In the mainWindowSetUp() function, the chat room is created. The chat room consists of the chat bot’s name with its status, a profile picture for the bot, a chat box with a scroll bar, a message box with a button, and a label with the information filled out by the user in the previous screen. The function starts by redefining the name, dimensions, and properties of the window. Then, a text box is used to, as a label, to present the name of the bot with its status. The name of the bot is displayed as “Assistant” with a number following it. The random function is used to get a random number so that the bot has a unique number every time the application is run. The status is also set to “Offline” until the user interacts with the bot. After that, the profile picture is created using a Tkinter canvas which is used to display basic shapes. A circle and a Japanese symbol were used to create the profile picture. Afterwards, a text box was used to create the chat window. Tags were used to differentiate between the user’s input and the bot’s response. The chat window cannot be written on but can be navigated using a scroll bar. Next, an entry box was created so that the user can type their message onto it. If the enter key was pressed, then it will execute the userTyping() function. A button is also created that executes the same function when it is pressed. Lastly, a text box was created to house the user’s information that they entered at the beginning of running the application.

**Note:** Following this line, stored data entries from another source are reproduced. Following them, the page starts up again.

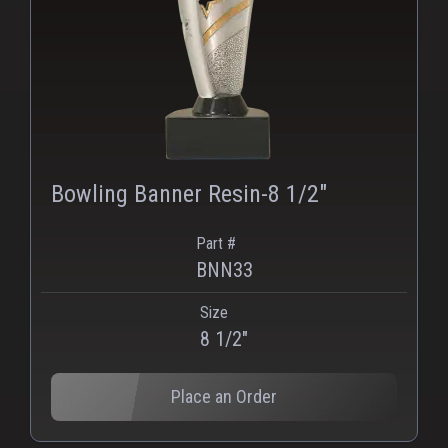
Bowling Banner Resin-8 1/2"
Part #
BNN33
Size
PNG
WEBP
8 1/2"
Place an Order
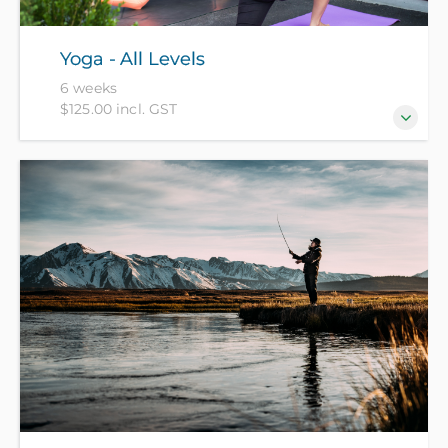
Yoga - All Levels
6 weeks
$125.00 incl. GST
Improve your flexibility, strength and breathing and
learn techniques to help you relax and sleep better -
suitable for all levels.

The userTyping() function only has one job which is to save the user’s input and send it to the addUserAndBotInputs() function. The addUserAndBotInputs() function displays the user’s input on the chat window, gets the bot’s response, and displays it. The chat window is automatically scrolled to the last message using Tkinter’s see() function. The user’s input is sent to predict.py file’s getBotInput() function which returns the bot’s response and displays it on the chat window. The last function of the addUserAndBotInputs() function is updating the status label that sits under the assistant label. By using the getTag() function from chat.py, a string would return “Offline” or “Online” depending on whether the user’s input tag matches the “goodbye” tag. That means when the user says goodbye to the chatbot the status changes to “Offline” and only turns back to “Online” when the user interacts with the chatbot again.